Roundup: Finishing a ham-fisted job

In the wake of Karina Gould’s appearance at Senate QP earlier this week, the ISG is reaching out to the media to push the narrative that they desperately need changes to the Parliament of Canada Act in order to “finish the job” of making the Senate “independent,” which has me giving a bit of a resigned sigh because it feels to me a bit like someone climbing onto a steamroller when they’ve barely taking the training wheels off of a bicycle. While there are arguments to be made for changes to the Act, it ignores the fact that it’s actually fairly difficult to do (previous attempts to change the Act have been curtailed because of legal opinions that have stated that it may require the consultation of the provinces), and the fact that it’s probably premature to start making these changes.
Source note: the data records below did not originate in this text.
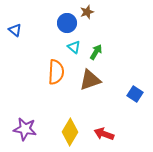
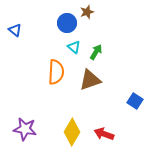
blue square: moved 7 px down
yellow diamond: moved 2 px right
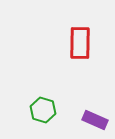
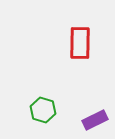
purple rectangle: rotated 50 degrees counterclockwise
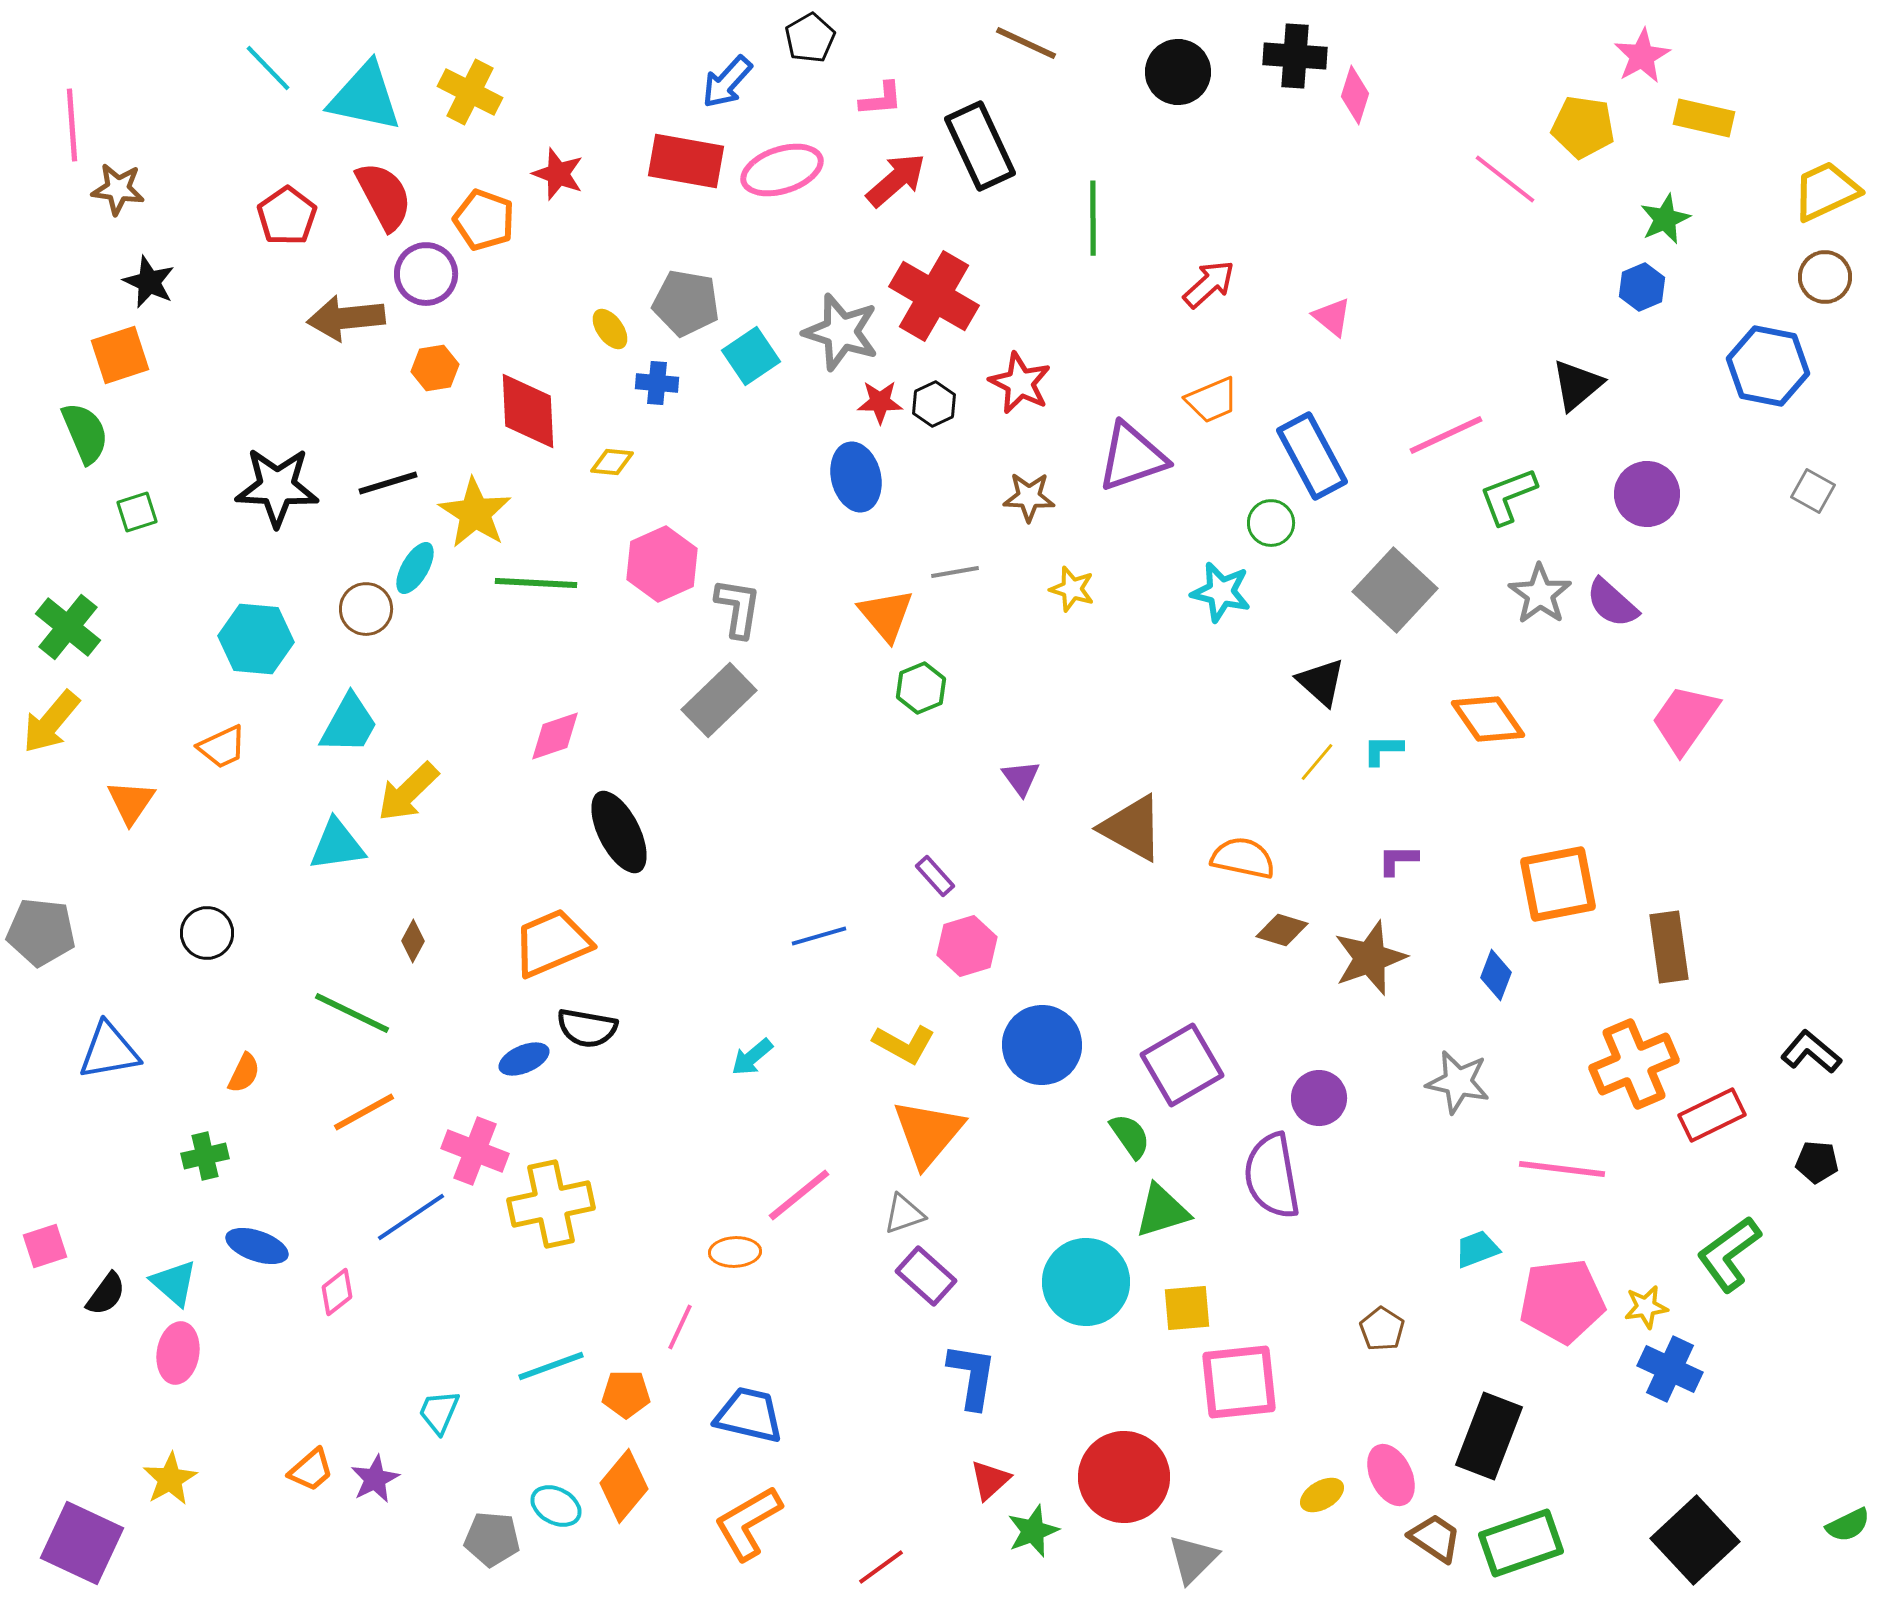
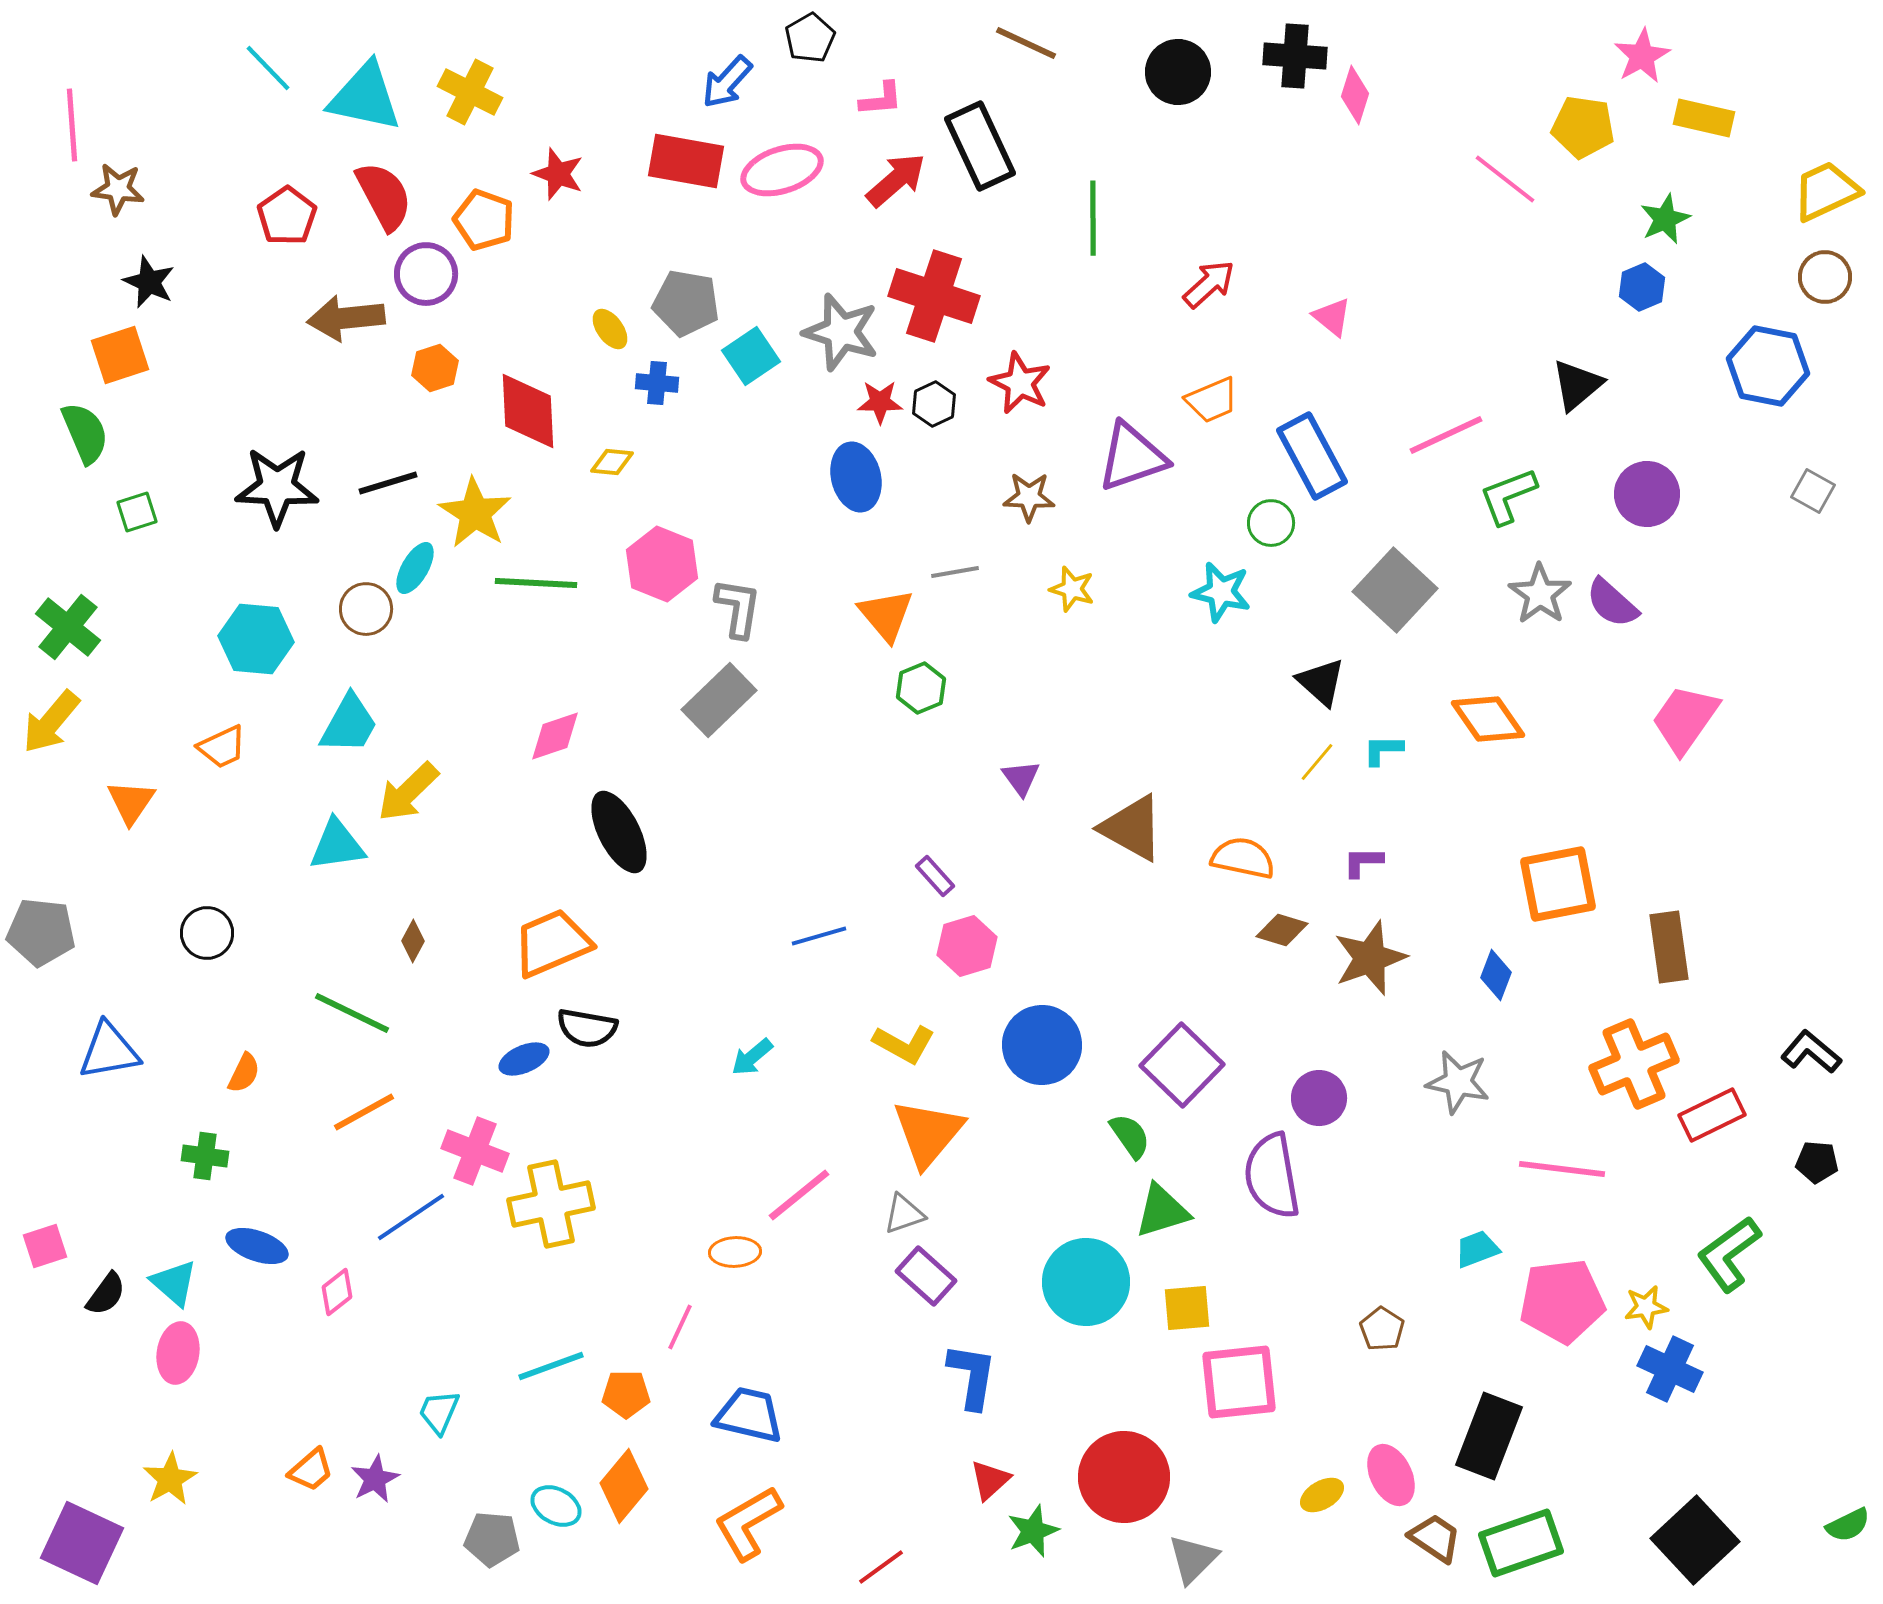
red cross at (934, 296): rotated 12 degrees counterclockwise
orange hexagon at (435, 368): rotated 9 degrees counterclockwise
pink hexagon at (662, 564): rotated 14 degrees counterclockwise
purple L-shape at (1398, 860): moved 35 px left, 2 px down
purple square at (1182, 1065): rotated 16 degrees counterclockwise
green cross at (205, 1156): rotated 21 degrees clockwise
While on the one hand, I understand that the ISG is looking to cement changes to the Senate in advance of the election in the event that the Liberals don’t win and a hypothetical Andrew Scheer-led Conservative government starts making partisan appointments again, and they want to protect the gains they’ve made, but on the other hand, they really still haven’t even learned how the Senate operates currently, so demanding changes in advance of that seems a bit precious. The fact that they haven’t managed to figure out some pretty basic procedure (while complaining that it’s being used against them) and then demanding the rulebook be thrown out and rewritten to suit them is problematic, and making what amount to permanent changes to the institution on the basis of what is currently a grand experiment seems completely foolhardy – particularly when they have already negotiated workarounds to most of the issues that are currently irritating them, such as funds for the ISG, while I’m really not sure why the length of vote bells is being treated as a dire circumstance demanding action.

The other thing that bothers me with the interview that Senator Woo gave is that he’s demanding that Trudeau pick up the reins with this modernisation while he’s thus-far been content to let Senators figure it out. Granted, there is an element of “he made this mess and now he’s letting everyone else clean it up” to the whole thing, but I’m not sure I want to trust Trudeau to finish the job of “modernising” the Senate because of the fact that he’s caused significant damage that a future generation is going to have to undo, and along the way, he’s managed to centralise more power within the caucus room as part of his ham-fisted “fix” for a Senate problem that didn’t actually exist. Trying to get him to finish the job may simply be inviting bigger problems that will take even longer to undo.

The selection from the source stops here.